Se atentarmos na fita do tempo dos acontecimentos, verificámos que tivemos direito a uma alusão cinematográfica (Revolta na Bounty) e à flagelação pública dos insubordinados (com nova referência hollywoodesca: a Marinha não envia “navios e guarnições para missões impossíveis”), acabando o almirante por derivar para umas insólitas considerações de teor político.
É tendo em conta este último aspecto que não podemos deixar de concluir que Gouveia e Melo parece ter perdido a noção da “disciplina como autocontrolo”. «Parece-me que muitas motivações para o circo que se instalou à volta deste caso, apesar da sua gravidade, não têm unicamente a ver com este facto mas são por causa da popularidade que me tem sido atribuída», disse o Chefe da Armada ao Nascer do Sol, numa tirada a leste das suas funções e indiciadora de que os seus interesses privados possam colidir com o exercício de um cargo na Marinha em que convém que a firmeza e a competência andem de braço dado com a discrição, e a ambição pessoal seja subalternizada ao bem comum.
Num artigo particularmente cáustico, intitulado “Ambição sem princípios”, Pacheco Pereira escreveu no Público que se “o almirante vai continuar a usar o cargo para promover ou defender a sua candidatura presidencial, devia abandonar as funções ou ser demitido por alguém”. Bem vistas as coisas, a narrativa de que o PCP terá estado por detrás do movimento dos 13 militares vem alimentar uma conjuntura política em que o adjectivo comunista tem sido arremessado com assinalável leviandade, e pode ser mais uma medalha no peito do putativo candidato outsider da direita.

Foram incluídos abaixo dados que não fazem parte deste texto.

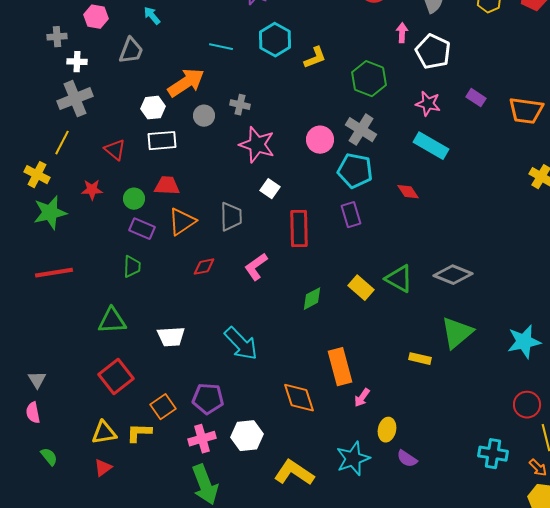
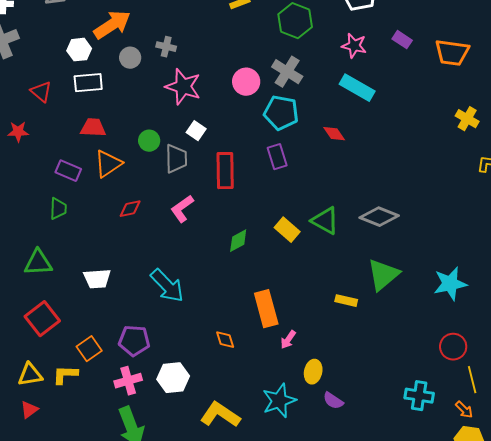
green circle: (134, 199) -> (149, 141), moved
gray trapezoid: (231, 217) -> (176, 159), moved
orange diamond: (299, 398) -> (225, 340), size x0.6

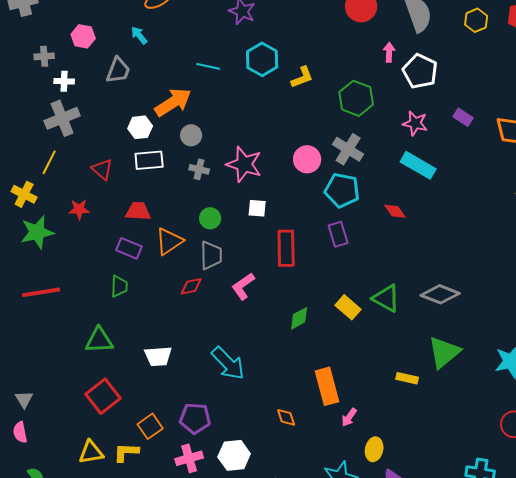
gray cross: (166, 47) -> (199, 169), moved
red trapezoid: (93, 128) -> (138, 211), moved
white square: (196, 131) -> (257, 208), turned -30
gray trapezoid: (176, 159) -> (211, 255), moved

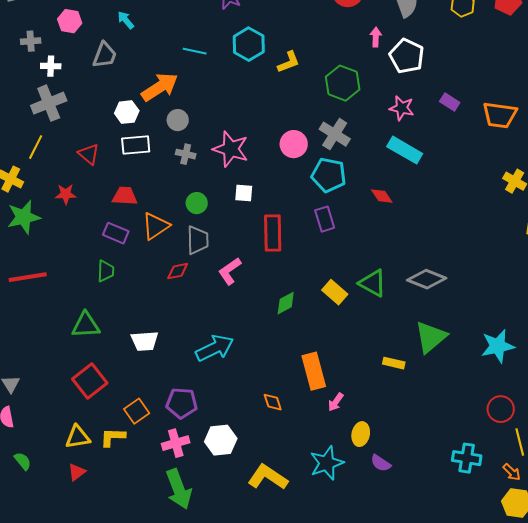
cyan arrow: (228, 363) -> (215, 348), turned -72

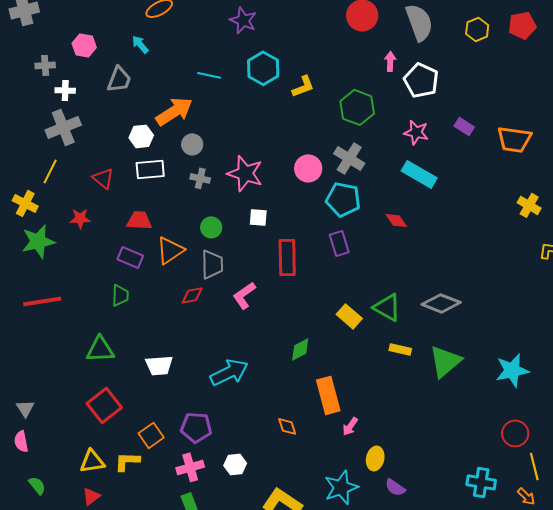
green diamond: (286, 303) -> (300, 349), moved
yellow rectangle: (394, 363) -> (400, 349), moved
white hexagon: (221, 440) -> (235, 464), size x0.7

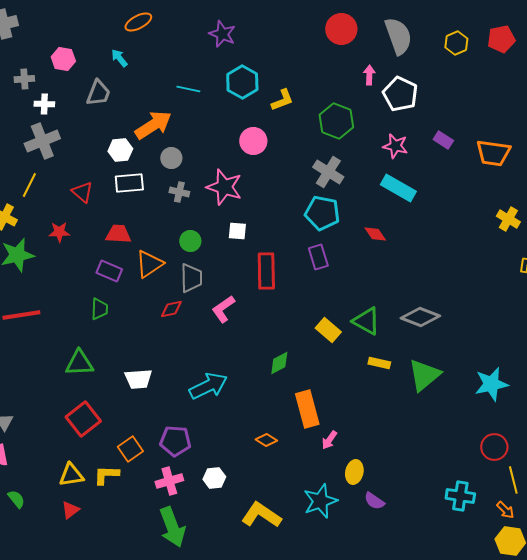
pink circle: (308, 168) -> (253, 141), moved
orange diamond: (287, 426) -> (266, 440), turned -40

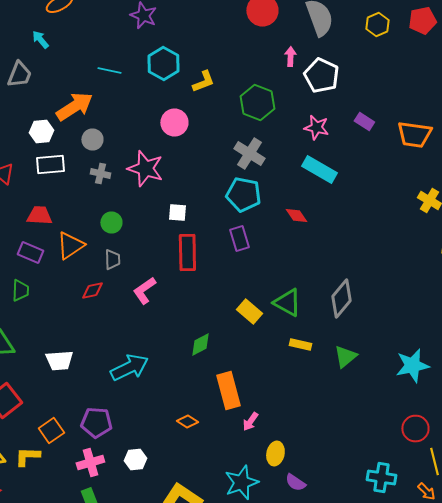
white square: (237, 231) -> (177, 212), moved
gray trapezoid: (191, 278) -> (112, 260), size x0.7
gray diamond: (420, 317) -> (341, 298), turned -72
green triangle: (424, 375) -> (345, 356), size x0.7

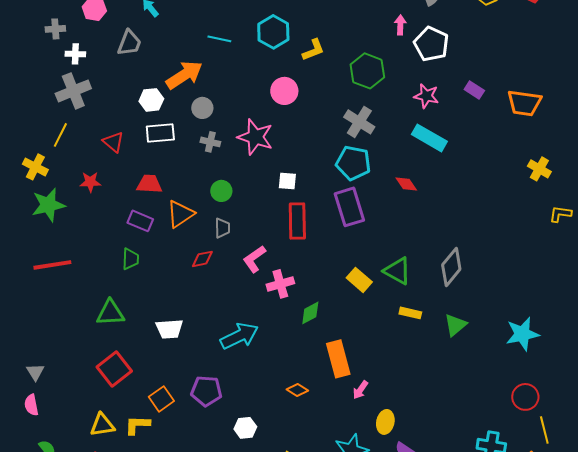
purple rectangle: (239, 238) -> (349, 207), size x1.5
pink cross: (90, 462) -> (280, 284), moved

Ao Nascer do Sol, o major-general Carlos Chaves declarou que o almirante é visto por muitos na classe política como “um homem a abater”, afiançando que ele “mete medo a muita gente”, sobretudo políticos que “vêm de carreiras partidárias, familiares, mafiosas, e que sabem que com ele num lugar de responsabilidade há muita coisa que acabaria”. Eis, em todo o seu “tenebroso esplendor”, o retrato do impoluto homem providencial pronto para limpar o país da corja nepotista e incompetente. Rodeado por esta aura populista e militarista, que sabemos do pensamento e das ideias políticas deste novo almirante sem medo? Sim, porque um Presidente é um actor político, não é um candidato a salvador da pátria com uma auto-estima exacerbada e um sentido agudo de disciplina. Não lhe basta murmurar uns versos de Pessoa: “Meu pensamento é um rio subterrâneo / Para que terras vai e donde vem?”